Se insomma il casco è il sostituto contemporaneo, non tanto dell’elmo cervantino, ma delle storiche armature dei rapaci conquistadores cinquecenteschi, è perché contribuisce fortemente alla costituzione di quell’ibrido del nostro tempo, di quel pericoloso soggetto-rete pronto a colpire perché sa di essere sufficientemente protetto per poter osare, senza paura né d’esser a sua volta colpito né tantomeno d’essere punito per il suo atto, diciamo così, automatico. La responsabilità delle sue azioni e passioni, peraltro, si scarica volta per volta sui vari componenti di cui è fatto, sino a evaporare del tutto: chi ha picchiato? chi voleva picchiare? perché qualcuno, alla fine, è stato comunque picchiato? di chi è la colpa? del casco o di chi lo indossava?

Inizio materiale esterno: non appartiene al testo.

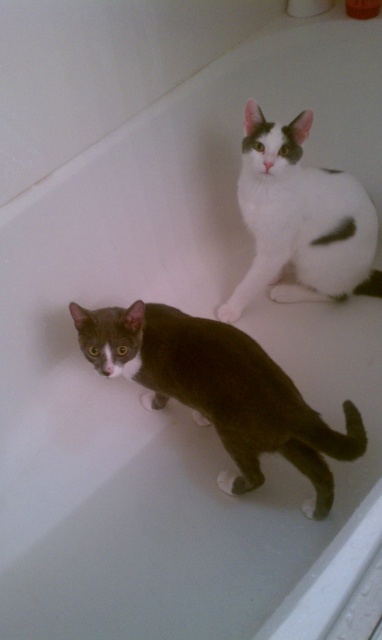 Can you confirm if dark gray fur cat at lower center is positioned above white matte fur cat at upper right?

No.

Which is more to the right, dark gray fur cat at lower center or white matte fur cat at upper right?

white matte fur cat at upper right is more to the right.

Describe the element at coordinates (221, 390) in the screenshot. I see `dark gray fur cat at lower center` at that location.

Locate an element on the screen. dark gray fur cat at lower center is located at coordinates (221, 390). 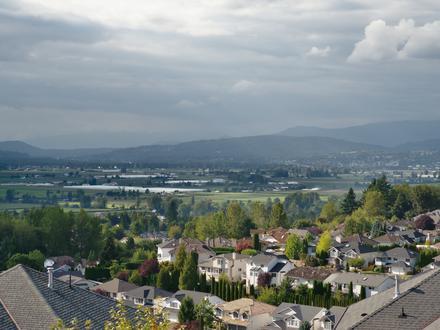 Where is `windows`? The image size is (440, 330). windows is located at coordinates (292, 323), (172, 304), (139, 302). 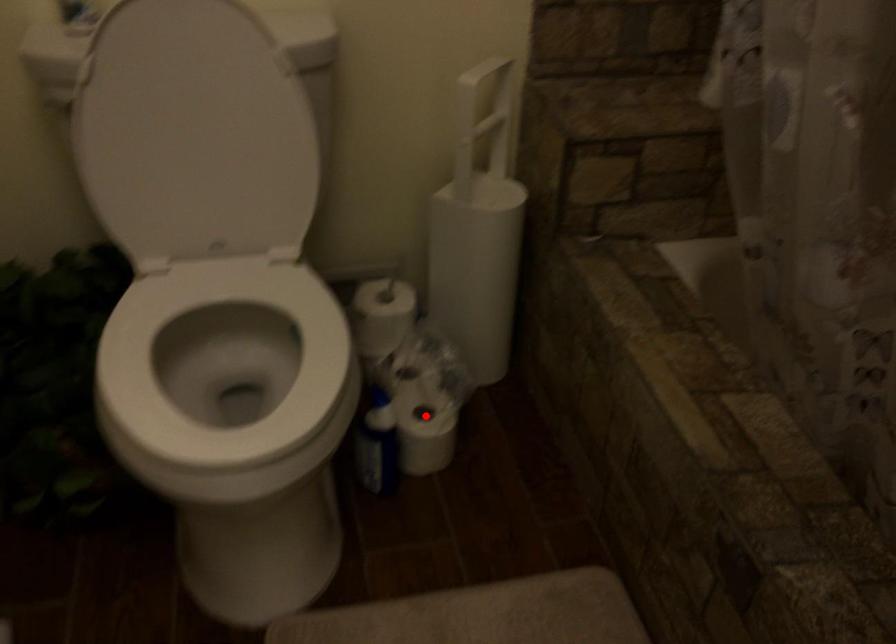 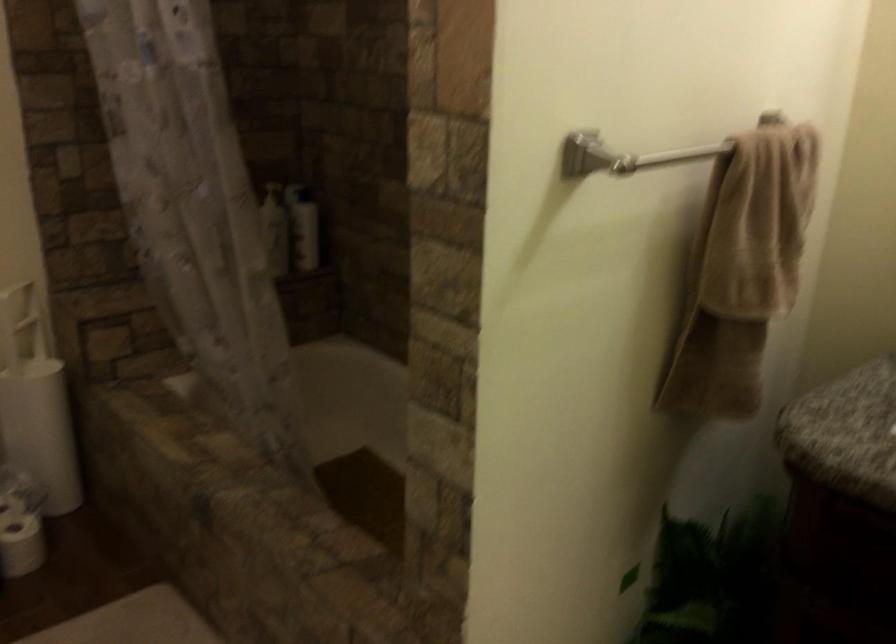 In the second image, find the point that corresponds to the highlighted location in the first image.

(20, 524) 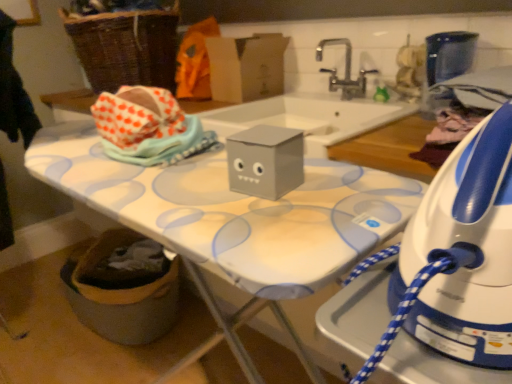 Question: Considering the relative positions of cardboard box at upper center and silver metallic faucet at upper center in the image provided, is cardboard box at upper center to the left of silver metallic faucet at upper center from the viewer's perspective?

Choices:
 (A) yes
 (B) no

Answer: (A)

Question: From a real-world perspective, is cardboard box at upper center located beneath silver metallic faucet at upper center?

Choices:
 (A) yes
 (B) no

Answer: (B)

Question: Does cardboard box at upper center come behind silver metallic faucet at upper center?

Choices:
 (A) no
 (B) yes

Answer: (B)

Question: Is cardboard box at upper center taller than silver metallic faucet at upper center?

Choices:
 (A) yes
 (B) no

Answer: (A)

Question: Is cardboard box at upper center closer to camera compared to silver metallic faucet at upper center?

Choices:
 (A) yes
 (B) no

Answer: (B)

Question: From the image's perspective, is cardboard box at upper center over silver metallic faucet at upper center?

Choices:
 (A) yes
 (B) no

Answer: (A)

Question: Is orange fabric at upper center shorter than cardboard box at upper center?

Choices:
 (A) no
 (B) yes

Answer: (A)

Question: Does orange fabric at upper center contain cardboard box at upper center?

Choices:
 (A) yes
 (B) no

Answer: (B)

Question: From the image's perspective, is orange fabric at upper center located beneath cardboard box at upper center?

Choices:
 (A) yes
 (B) no

Answer: (B)

Question: Can you confirm if orange fabric at upper center is bigger than cardboard box at upper center?

Choices:
 (A) yes
 (B) no

Answer: (A)

Question: Are orange fabric at upper center and cardboard box at upper center making contact?

Choices:
 (A) yes
 (B) no

Answer: (B)

Question: Is orange fabric at upper center positioned behind cardboard box at upper center?

Choices:
 (A) no
 (B) yes

Answer: (B)

Question: Does white plastic iron at right touch silver metallic faucet at upper center?

Choices:
 (A) no
 (B) yes

Answer: (A)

Come incolpare un dispositivo per metà umano e per metà non umano?

 

 

È per questo che l’idea di apporre un numero di identificazione sul casco dei poliziotti antisommossa appare come una mal celata ipocrisia. Il problema non sta nell’identificare a posteriori un ipotetico violento ma nell’aver costituito, a priori, un potenziale assassino. Nell’aver inventato un feroce dispositivo che nessun numero di serie potrà in sé modificare.

 

 

Meglio allora ricostruire la catena delle presupposizioni. Se c’è in giro un soggetto-rete antisommossa è perché c’è una sommossa, o si immagina che ci sarà. Già: e perché c’è, o si immagina che ci potrebbe essere, una sommossa?